WHAT YOU ARE ASKED TO DO >>
Work through the data below line by line and say how many lines hold "della"; give only the number.

INPUT DATA >>

========================

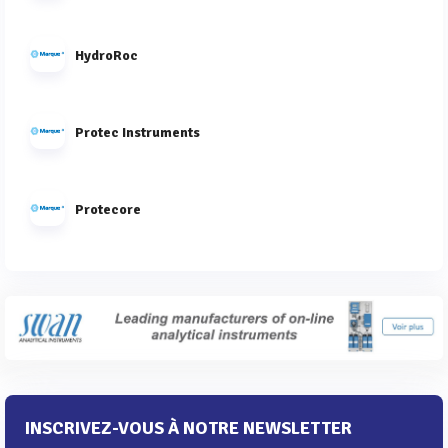
HydroRoc
Protec Instruments
Protecore
INSCRIVEZ-VOUS À NOTRE NEWSLETTER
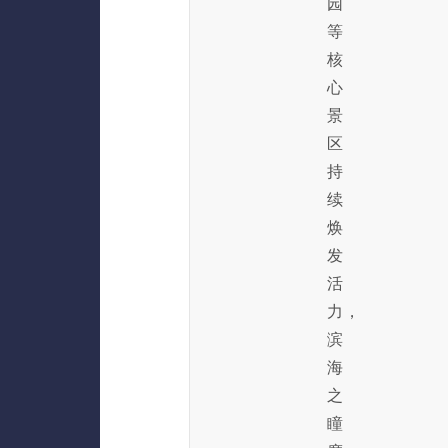
园
等
核
心
景
区
持
续
焕
发
活
力，
滨
海
之
瞳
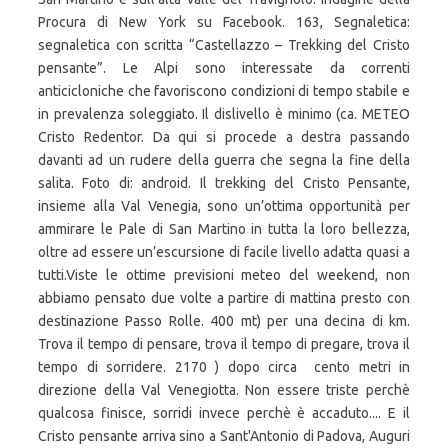
Procura di New York su Facebook. 163, Segnaletica:
segnaletica con scritta “Castellazzo – Trekking del Cristo
pensante”. Le Alpi sono interessate da correnti
anticicloniche che favoriscono condizioni di tempo stabile e
in prevalenza soleggiato. Il dislivello è minimo (ca. METEO
Cristo Redentor. Da qui si procede a destra passando
davanti ad un rudere della guerra che segna la fine della
salita. Foto di: android. Il trekking del Cristo Pensante,
insieme alla Val Venegia, sono un’ottima opportunità per
ammirare le Pale di San Martino in tutta la loro bellezza,
oltre ad essere un’escursione di facile livello adatta quasi a
tutti.Viste le ottime previsioni meteo del weekend, non
abbiamo pensato due volte a partire di mattina presto con
destinazione Passo Rolle. 400 mt) per una decina di km.
Trova il tempo di pensare, trova il tempo di pregare, trova il
tempo di sorridere. 2170 ) dopo circa cento metri in
direzione della Val Venegiotta. Non essere triste perchè
qualcosa finisce, sorridi invece perchè è accaduto.... E il
Cristo pensante arriva sino a Sant'Antonio di Padova, Auguri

========================

PROBLEM SOLUTION >>
2